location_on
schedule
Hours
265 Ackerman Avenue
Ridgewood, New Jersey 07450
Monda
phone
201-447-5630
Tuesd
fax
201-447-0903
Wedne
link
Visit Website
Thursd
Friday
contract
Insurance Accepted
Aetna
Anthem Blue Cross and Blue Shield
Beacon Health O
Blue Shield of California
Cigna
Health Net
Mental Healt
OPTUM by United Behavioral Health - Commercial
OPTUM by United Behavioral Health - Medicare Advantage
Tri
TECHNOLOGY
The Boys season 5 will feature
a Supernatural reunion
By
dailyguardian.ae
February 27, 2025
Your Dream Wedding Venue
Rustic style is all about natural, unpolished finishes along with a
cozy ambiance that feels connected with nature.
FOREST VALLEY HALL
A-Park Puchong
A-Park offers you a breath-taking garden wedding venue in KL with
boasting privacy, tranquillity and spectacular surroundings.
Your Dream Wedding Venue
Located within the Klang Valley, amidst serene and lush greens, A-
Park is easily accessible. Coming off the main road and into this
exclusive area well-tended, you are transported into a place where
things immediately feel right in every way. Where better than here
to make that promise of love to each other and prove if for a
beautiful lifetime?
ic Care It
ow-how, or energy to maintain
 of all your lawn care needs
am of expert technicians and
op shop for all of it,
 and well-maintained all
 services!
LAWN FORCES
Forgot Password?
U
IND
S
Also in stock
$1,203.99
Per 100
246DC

-=-=-=-=-

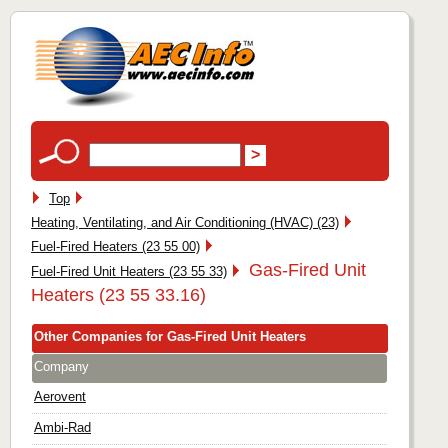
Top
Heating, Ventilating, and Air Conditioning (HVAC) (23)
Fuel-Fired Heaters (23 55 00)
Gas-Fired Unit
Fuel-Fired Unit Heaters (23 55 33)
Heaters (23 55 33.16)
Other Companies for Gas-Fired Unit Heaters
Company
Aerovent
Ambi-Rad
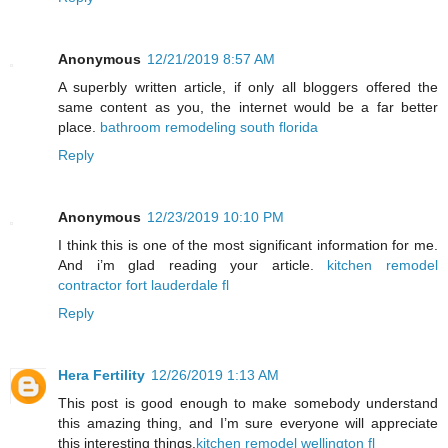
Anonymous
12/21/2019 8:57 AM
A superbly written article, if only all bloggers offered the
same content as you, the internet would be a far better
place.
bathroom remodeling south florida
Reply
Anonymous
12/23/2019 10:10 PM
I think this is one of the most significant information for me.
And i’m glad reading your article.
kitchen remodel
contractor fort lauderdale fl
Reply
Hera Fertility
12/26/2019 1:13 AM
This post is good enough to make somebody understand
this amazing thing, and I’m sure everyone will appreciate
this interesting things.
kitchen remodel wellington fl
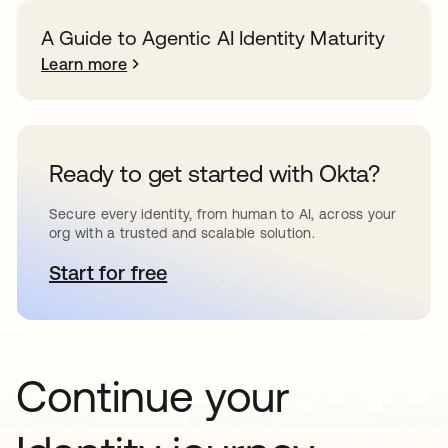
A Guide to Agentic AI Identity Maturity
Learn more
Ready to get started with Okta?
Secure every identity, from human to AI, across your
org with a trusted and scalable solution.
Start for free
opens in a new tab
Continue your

-=-=-=-=-

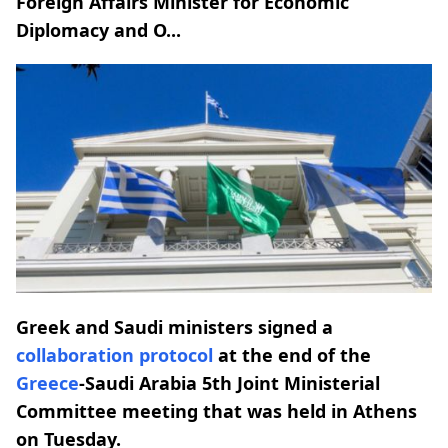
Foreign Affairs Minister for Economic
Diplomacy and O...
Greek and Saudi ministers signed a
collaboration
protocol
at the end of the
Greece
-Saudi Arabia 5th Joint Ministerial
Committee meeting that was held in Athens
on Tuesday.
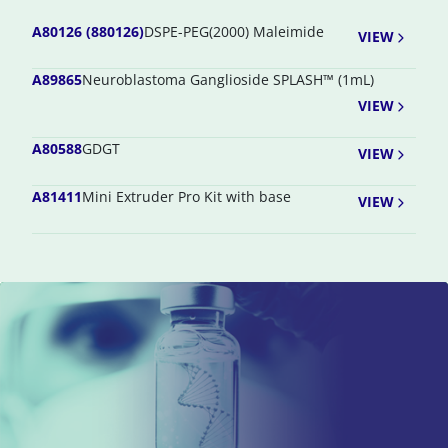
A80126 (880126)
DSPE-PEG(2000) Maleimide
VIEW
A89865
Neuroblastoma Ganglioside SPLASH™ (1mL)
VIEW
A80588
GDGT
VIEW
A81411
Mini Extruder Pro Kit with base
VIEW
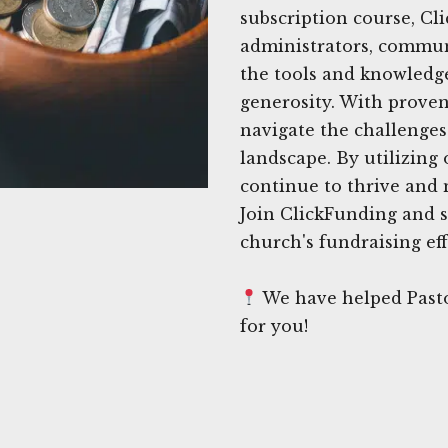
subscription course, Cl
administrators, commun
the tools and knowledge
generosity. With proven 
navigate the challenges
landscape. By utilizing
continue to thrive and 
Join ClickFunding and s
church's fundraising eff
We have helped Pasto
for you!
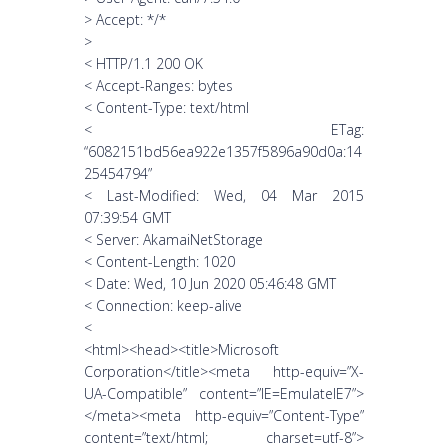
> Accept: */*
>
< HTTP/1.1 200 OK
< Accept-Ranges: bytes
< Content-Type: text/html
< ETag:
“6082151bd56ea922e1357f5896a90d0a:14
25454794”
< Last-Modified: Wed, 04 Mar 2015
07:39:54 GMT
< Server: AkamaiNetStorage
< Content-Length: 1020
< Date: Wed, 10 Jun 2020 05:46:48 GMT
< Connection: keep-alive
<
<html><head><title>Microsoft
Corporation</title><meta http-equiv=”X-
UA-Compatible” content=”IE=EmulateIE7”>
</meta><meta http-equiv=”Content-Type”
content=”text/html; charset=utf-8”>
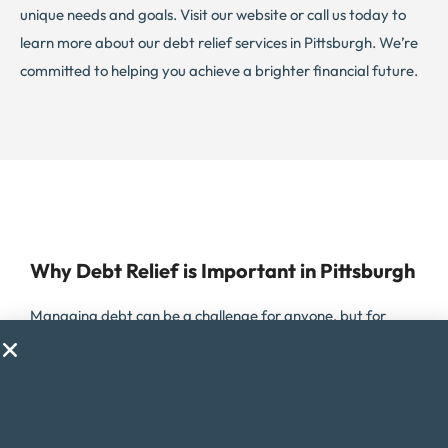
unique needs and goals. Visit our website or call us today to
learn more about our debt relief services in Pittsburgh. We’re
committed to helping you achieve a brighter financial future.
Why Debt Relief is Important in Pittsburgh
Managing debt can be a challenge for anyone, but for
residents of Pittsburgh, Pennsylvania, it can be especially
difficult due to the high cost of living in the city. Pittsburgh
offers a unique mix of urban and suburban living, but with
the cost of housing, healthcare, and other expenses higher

-=-=-=-=-

In the listing above, find the line with "location_on" and the line with "Park is easily". Output those two lines and every line between them, exactly as written.

location_on
schedule
Hours
265 Ackerman Avenue
Ridgewood, New Jersey 07450
Monda
phone
201-447-5630
Tuesd
fax
201-447-0903
Wedne
link
Visit Website
Thursd
Friday
contract
Insurance Accepted
Aetna
Anthem Blue Cross and Blue Shield
Beacon Health O
Blue Shield of California
Cigna
Health Net
Mental Healt
OPTUM by United Behavioral Health - Commercial
OPTUM by United Behavioral Health - Medicare Advantage
Tri
TECHNOLOGY
The Boys season 5 will feature
a Supernatural reunion
By
dailyguardian.ae
February 27, 2025
Your Dream Wedding Venue
Rustic style is all about natural, unpolished finishes along with a
cozy ambiance that feels connected with nature.
FOREST VALLEY HALL
A-Park Puchong
A-Park offers you a breath-taking garden wedding venue in KL with
boasting privacy, tranquillity and spectacular surroundings.
Your Dream Wedding Venue
Located within the Klang Valley, amidst serene and lush greens, A-
Park is easily accessible. Coming off the main road and into this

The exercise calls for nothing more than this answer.